Excerpts from a dataset:

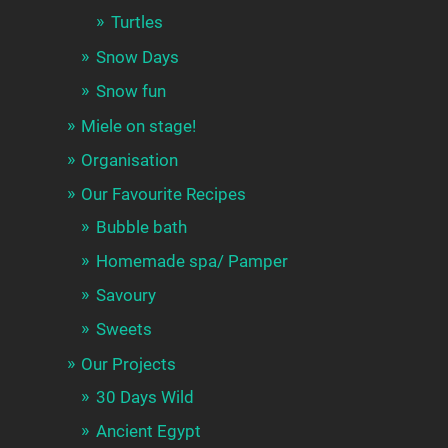
Turtles
Snow Days
Snow fun
Miele on stage!
Organisation
Our Favourite Recipes
Bubble bath
Homemade spa/ Pamper
Savoury
Sweets
Our Projects
30 Days Wild
Ancient Egypt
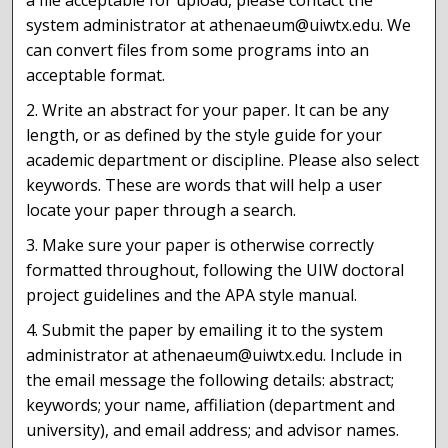
a file acceptable for upload, please contact the
system administrator at athenaeum@uiwtx.edu. We
can convert files from some programs into an
acceptable format.
2. Write an abstract for your paper. It can be any
length, or as defined by the style guide for your
academic department or discipline. Please also select
keywords. These are words that will help a user
locate your paper through a search.
3. Make sure your paper is otherwise correctly
formatted throughout, following the UIW doctoral
project guidelines and the APA style manual.
4. Submit the paper by emailing it to the system
administrator at athenaeum@uiwtx.edu. Include in
the email message the following details: abstract;
keywords; your name, affiliation (department and
university), and email address; and advisor names.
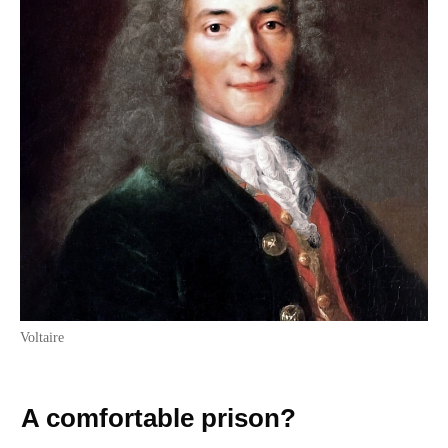
Voltaire
A comfortable prison?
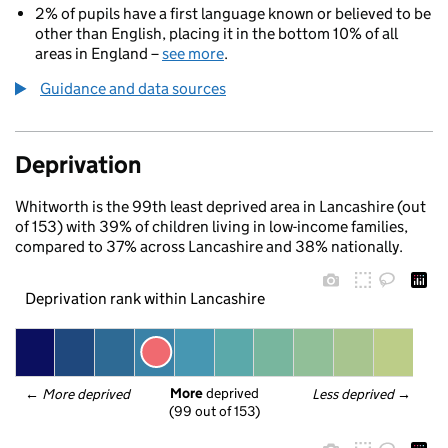
2% of pupils have a first language known or believed to be
other than English, placing it in the bottom 10% of all
areas in England –
see more
.
Guidance and data sources
Deprivation
Whitworth is the 99th least deprived area in Lancashire (out
of 153) with 39% of children living in low-income families,
compared to 37% across Lancashire and 38% nationally.
Deprivation rank within Lancashire
More
 deprived
← 
More deprived
Less deprived
 →
(99 out of 153)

REQUIRED WORK:
What is needed here is an exact transcription of every record above, with images excluded.

FINAL ANSWER:
Turtles
Snow Days
Snow fun
Miele on stage!
Organisation
Our Favourite Recipes
Bubble bath
Homemade spa/ Pamper
Savoury
Sweets
Our Projects
30 Days Wild
Ancient Egypt
a file acceptable for upload, please contact the
system administrator at athenaeum@uiwtx.edu. We
can convert files from some programs into an
acceptable format.
2. Write an abstract for your paper. It can be any
length, or as defined by the style guide for your
academic department or discipline. Please also select
keywords. These are words that will help a user
locate your paper through a search.
3. Make sure your paper is otherwise correctly
formatted throughout, following the UIW doctoral
project guidelines and the APA style manual.
4. Submit the paper by emailing it to the system
administrator at athenaeum@uiwtx.edu. Include in
the email message the following details: abstract;
keywords; your name, affiliation (department and
university), and email address; and advisor names.
Voltaire
A comfortable prison?
2% of pupils have a first language known or believed to be
other than English, placing it in the bottom 10% of all
areas in England –
see more
.
Guidance and data sources
Deprivation
Whitworth is the 99th least deprived area in Lancashire (out
of 153) with 39% of children living in low-income families,
compared to 37% across Lancashire and 38% nationally.
Deprivation rank within Lancashire
More
 deprived
← 
More deprived
Less deprived
 →
(99 out of 153)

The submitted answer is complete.